Com duas peças simples e bem acabadas, Rodolfo Lima nos oferece um mergulho na desilusão e no vazio.

O público da terceira edição do Festival Internacional de Diversidade Sexual e de Gênero de Goiás - DIGO, além dos diversos filmes exibidos, pôde também assistir a espetáculos teatrais e performances que integraram uma programação rica e diversificada. O Festival demonstrou fôlego e garra, tendo sido feito sem qualquer patrocínio além do apoio institucional da Lei Municipal de Incentivo à Cultura e do apoio indireto de colaboradores. Surpreende, desse modo, o bom nível da produção, a diversidade de ações e a qualidade das obras convidadas.
O GO Teatro teve o prazer de assistir às duas obras do ator e diretor Rodolfo Lima apresentadas durante o DIGO. Rodolfo tem mais de quinze anos de carreira, a qual conduz financiando a si mesmo. Os dois espetáculos, Réquiem para um Rapaz Triste, seu primeiro trabalho autoral, e Bicha Oca, não requeriam da produção mais que uma cama para o primeiro, e uma mesa para o segundo. O resto do cenário, objetos de cena e o vestuário cabiam na mala que trouxe de São Paulo. Um homem e uma mala, dentro deles, todos os sonhos do mundo, acompanhados da consciência reticente de que não se é nada, não se será nada, nem se pode querer sê-lo.
Seja pela voz de Alceu, um homossexual velho e enlouquecido, ou através das reflexões de Alice, uma senhora solitária e desencantada, temos, nas duas peças, para efêmero deleite, mas duradoura reflexão, um retrato contundente e cru da solidão, do vazio e do peso do tempo.

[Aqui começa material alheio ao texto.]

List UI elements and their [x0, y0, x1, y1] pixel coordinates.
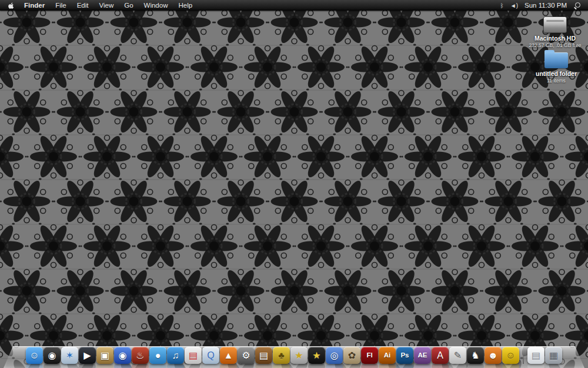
- apple-menu[interactable]: [5, 2, 19, 9]
- vlc-glyph: ▲: [224, 351, 233, 360]
- dock-dictionary-icon[interactable]: A: [432, 347, 449, 364]
- dock-pineapple-game-icon[interactable]: ♣: [273, 347, 290, 364]
- menu-item-finder[interactable]: Finder: [19, 0, 50, 11]
- desktop-icon-macintosh-hd[interactable]: Macintosh HD 232.57 GB, .01 GB free: [524, 16, 586, 48]
- iweb-glyph: ◎: [330, 351, 339, 360]
- menu-status-area: ᛒ ◄) Sun 11:30 PM: [500, 2, 583, 9]
- volume-icon[interactable]: ◄): [510, 2, 518, 9]
- desktop-icon-label: Macintosh HD: [534, 35, 576, 42]
- desktop-icon-sublabel: 11 items: [547, 78, 566, 84]
- ical-glyph: ▤: [189, 351, 198, 360]
- safari-glyph: ✶: [66, 351, 74, 360]
- aperture-glyph: ✿: [348, 351, 356, 360]
- bluetooth-icon[interactable]: ᛒ: [500, 2, 504, 9]
- textedit-glyph: ✎: [454, 351, 462, 360]
- dock-flash-icon[interactable]: Fl: [361, 347, 378, 364]
- dock-video-chat-icon[interactable]: ●: [149, 347, 166, 364]
- menu-item-file[interactable]: File: [50, 0, 72, 11]
- dock-after-effects-icon[interactable]: AE: [414, 347, 431, 364]
- hard-drive-icon: [543, 16, 567, 33]
- finder-glyph: ☺: [29, 351, 39, 360]
- dock-smiley-app-icon[interactable]: ☺: [502, 347, 519, 364]
- menu-item-window[interactable]: Window: [139, 0, 173, 11]
- flash-glyph: Fl: [366, 352, 372, 359]
- photoshop-glyph: Ps: [400, 352, 409, 359]
- dock-illustrator-icon[interactable]: Ai: [379, 347, 396, 364]
- dock: ☺◉✶▶▣◉♨●♫▤Q▲⚙▤♣★★◎✿FlAiPsAEA✎♞☻☺▤▦: [0, 334, 588, 368]
- dock-dashboard-icon[interactable]: ◉: [44, 347, 61, 364]
- folder-icon: [544, 52, 568, 68]
- menu-clock[interactable]: Sun 11:30 PM: [524, 2, 567, 9]
- itunes-glyph: ♫: [172, 351, 179, 360]
- smiley-app-glyph: ☺: [506, 351, 515, 360]
- dock-system-preferences-icon[interactable]: ⚙: [238, 347, 255, 364]
- wallpaper: [0, 0, 588, 368]
- dock-front-row-icon[interactable]: ◉: [114, 347, 131, 364]
- desktop-icon-label: untitled folder: [536, 70, 577, 77]
- documents-stack-glyph: ▤: [532, 351, 540, 360]
- menu-items: FinderFileEditViewGoWindowHelp: [19, 0, 198, 11]
- dock-imovie-icon[interactable]: ★: [308, 347, 325, 364]
- dock-safari-icon[interactable]: ✶: [61, 347, 78, 364]
- dock-address-book-icon[interactable]: ▤: [255, 347, 272, 364]
- dock-ical-icon[interactable]: ▤: [185, 347, 202, 364]
- dictionary-glyph: A: [437, 351, 443, 360]
- dock-dvd-player-icon[interactable]: ▶: [79, 347, 96, 364]
- orange-app-glyph: ☻: [488, 351, 498, 360]
- dock-orange-app-icon[interactable]: ☻: [485, 347, 502, 364]
- dock-divider: [523, 344, 524, 364]
- system-preferences-glyph: ⚙: [242, 351, 250, 360]
- menu-item-help[interactable]: Help: [173, 0, 198, 11]
- desktop-icon-untitled-folder[interactable]: untitled folder 11 items: [526, 49, 587, 84]
- apple-logo-icon: [7, 2, 14, 9]
- photo-booth-glyph: ▣: [101, 351, 109, 360]
- desktop-icon-sublabel: 232.57 GB, .01 GB free: [529, 42, 582, 48]
- dock-photoshop-icon[interactable]: Ps: [396, 347, 413, 364]
- dock-vlc-icon[interactable]: ▲: [220, 347, 237, 364]
- front-row-glyph: ◉: [119, 351, 127, 360]
- dock-star-app-icon[interactable]: ★: [290, 347, 308, 364]
- dock-trash-icon[interactable]: ▦: [545, 347, 562, 364]
- quicktime-glyph: Q: [207, 351, 214, 360]
- menu-item-go[interactable]: Go: [119, 0, 138, 11]
- dock-textedit-icon[interactable]: ✎: [449, 347, 466, 364]
- dock-documents-stack-icon[interactable]: ▤: [527, 347, 544, 364]
- dock-aperture-icon[interactable]: ✿: [343, 347, 360, 364]
- star-app-glyph: ★: [295, 351, 303, 360]
- spotlight-icon[interactable]: [573, 2, 581, 9]
- dock-photo-booth-icon[interactable]: ▣: [96, 347, 113, 364]
- dashboard-glyph: ◉: [48, 351, 56, 360]
- address-book-glyph: ▤: [259, 351, 268, 360]
- dock-icons: ☺◉✶▶▣◉♨●♫▤Q▲⚙▤♣★★◎✿FlAiPsAEA✎♞☻☺▤▦: [26, 344, 562, 364]
- trash-glyph: ▦: [549, 351, 558, 360]
- dock-quicktime-icon[interactable]: Q: [202, 347, 219, 364]
- dock-chess-icon[interactable]: ♞: [467, 347, 484, 364]
- dvd-player-glyph: ▶: [83, 351, 91, 360]
- menu-item-edit[interactable]: Edit: [72, 0, 94, 11]
- dock-toast-icon[interactable]: ♨: [132, 347, 149, 364]
- toast-glyph: ♨: [136, 351, 144, 360]
- video-chat-glyph: ●: [155, 351, 161, 360]
- pineapple-game-glyph: ♣: [278, 351, 285, 360]
- illustrator-glyph: Ai: [384, 352, 391, 359]
- screen: { "menu_bar": { "app_name": "Finder", "i…: [0, 0, 588, 368]
- chess-glyph: ♞: [471, 351, 479, 360]
- imovie-glyph: ★: [312, 351, 320, 360]
- after-effects-glyph: AE: [418, 352, 427, 359]
- dock-itunes-icon[interactable]: ♫: [167, 347, 184, 364]
- menu-left: FinderFileEditViewGoWindowHelp: [5, 0, 198, 11]
- dock-iweb-icon[interactable]: ◎: [326, 347, 343, 364]
- dock-finder-icon[interactable]: ☺: [26, 347, 43, 364]
- menu-item-view[interactable]: View: [94, 0, 119, 11]
- menu-bar: FinderFileEditViewGoWindowHelp ᛒ ◄) Sun …: [0, 0, 588, 11]
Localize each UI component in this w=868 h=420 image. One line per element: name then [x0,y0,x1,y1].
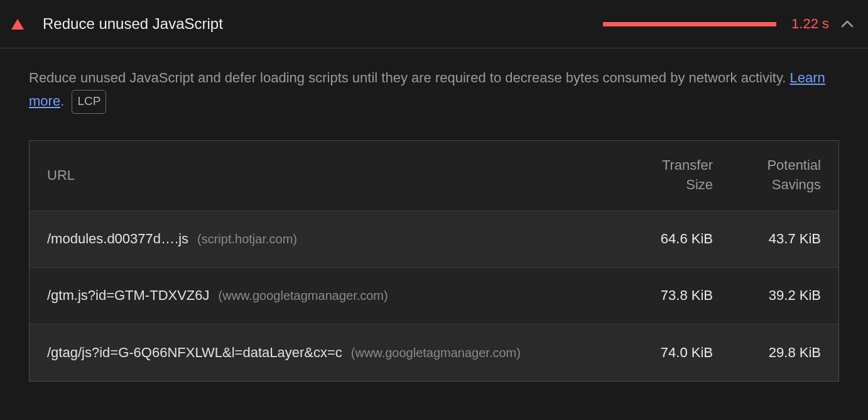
table-header-row: URL Transfer Size Potential Savings [30,141,838,211]
resource-table: URL Transfer Size Potential Savings /mod… [29,140,839,382]
potential-savings: 43.7 KiB [713,231,821,247]
audit-title: Reduce unused JavaScript [43,15,603,33]
chevron-up-icon[interactable] [840,17,854,31]
column-header-size: Transfer Size [605,156,713,195]
potential-savings: 29.8 KiB [713,345,821,361]
resource-path[interactable]: /modules.d00377d….js [47,231,188,247]
lcp-badge: LCP [72,90,106,113]
resource-path[interactable]: /gtm.js?id=GTM-TDXVZ6J [47,287,210,304]
description-text: Reduce unused JavaScript and defer loadi… [29,70,789,86]
transfer-size: 73.8 KiB [605,287,713,304]
resource-host: (script.hotjar.com) [197,232,297,246]
audit-header[interactable]: Reduce unused JavaScript 1.22 s [0,0,868,48]
table-row: /gtm.js?id=GTM-TDXVZ6J (www.googletagman… [30,268,838,324]
transfer-size: 74.0 KiB [605,345,713,361]
resource-host: (www.googletagmanager.com) [219,289,388,303]
potential-savings: 39.2 KiB [713,287,821,304]
table-row: /gtag/js?id=G-6Q66NFXLWL&l=dataLayer&cx=… [30,324,838,381]
timing-bar [603,22,776,26]
description-post: . [60,93,64,109]
transfer-size: 64.6 KiB [605,231,713,247]
audit-body: Reduce unused JavaScript and defer loadi… [0,48,868,382]
column-header-url: URL [47,166,605,185]
audit-description: Reduce unused JavaScript and defer loadi… [29,66,839,114]
resource-path[interactable]: /gtag/js?id=G-6Q66NFXLWL&l=dataLayer&cx=… [47,345,342,361]
column-header-savings: Potential Savings [713,156,821,195]
audit-panel: Reduce unused JavaScript 1.22 s Reduce u… [0,0,868,382]
warning-triangle-icon [11,19,24,30]
resource-host: (www.googletagmanager.com) [351,346,521,360]
timing-value: 1.22 s [791,16,829,32]
table-row: /modules.d00377d….js (script.hotjar.com)… [30,211,838,268]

Ousaria dizer que o tempo é o antagonista dessas personagens, é sua tragédia, passando inexorável, aniquilando esperanças, amores e corpos. De formato intimista, centrado na atuação realista e conduzido por um muito bem delineado desenho textual, os espetáculos são de uma beleza e sensibilidade inspiradoras.
Adaptando à cena escritos literários, Rodolfo Lima demonstra muito domínio e cuidado com seu trabalho, tendo alcançado estilo e identidade próprios que lhe engrandecem a condição de artista e marcam sua autoria. Se bem não dimensionamos o reconhecimento alcançado por sua obra, do qual podem dar pista os muitos anos de existência das peças, não seria muito dizer que, devido ao alto nível e profundidade do trabalho, identificamos em Rodolfo uma referência e um grande nome do nosso teatro contemporâneo. Ele também faz crítica teatral em São Paulo, de modo que, em ambas as áreas, está constantemente pensando o Teatro.
Em Bicha Oca, Rodolfo adapta os contos homoeróticos do escritor pernambucano Marcelino Freire, com os quais constrói o seu Alceu, um homossexual já envelhecido, louco, que rememora com amargura os casos e aventuras do passado. Nostálgico, Alceu encara com dificuldade as mudanças recentes da realidade gay, e a liberdade até então conquistada o desloca, aprofundando sua solidão. Se a certo ponto seu discurso agressivo contra as práticas da comunidade gay atual começam a soar forçosos e ingênuos, Rodolfo interfere. Com uma excelente composição de níveis da personagem, deixa aflorar a consciência sã e honesta de Alceu, essa sim aderente ao discurso da obra, não sujeita ao autoengano e ao ressentimento para os quais o arrasta sua loucura. Diferidas as consciências da obra e da personagem, a primeira se engrandece à medida que aprofunda a miséria da segunda.
Em Réquiem para um Rapaz Triste, Rodolfo se supera. Ou não repetiu o êxito, já que a obra é anterior à Bicha Oca. A partir de textos do escritor gaúcho Caio Fernando Abreu, inspirado em sua mãe e outras referências femininas, dá vida à Alice, uma mulher passando da meia idade, que fuma como respira, chorando sua solidão, seus abandonos e sua descrença. Ela lamenta estar “fora da roda” que roda “com todo mundo dentro” ao mesmo tempo em que ensaia a autoafirmação desde esse lugar.
O que em Bicha Oca são lapsos de lucidez, em Réquiem é estado contínuo da personagem. Alice vê-se a si mesma, e a nós, com a claridade e a acidez de que lhe dotam as frases fortes, as reflexões angustiantes e os questionamentos existenciais marcantes na obra de Caio F. Abreu. Alice, mais que Alceu, pode ser qualquer um de nós, talvez por essa consciência feroz, talvez pela simplicidade do seu vazio. Talvez por ser mulher. Réquiem é uma peça que envolve mais o espectador, não há quarta parede e as reflexões da personagem se transformam quase numa conversa com o público. Se Alceu, corrompido em sua sanidade mental, refugia-se na imaginação e na memória, Alice não tem subterfúgios, te olha no olho e pede socorro.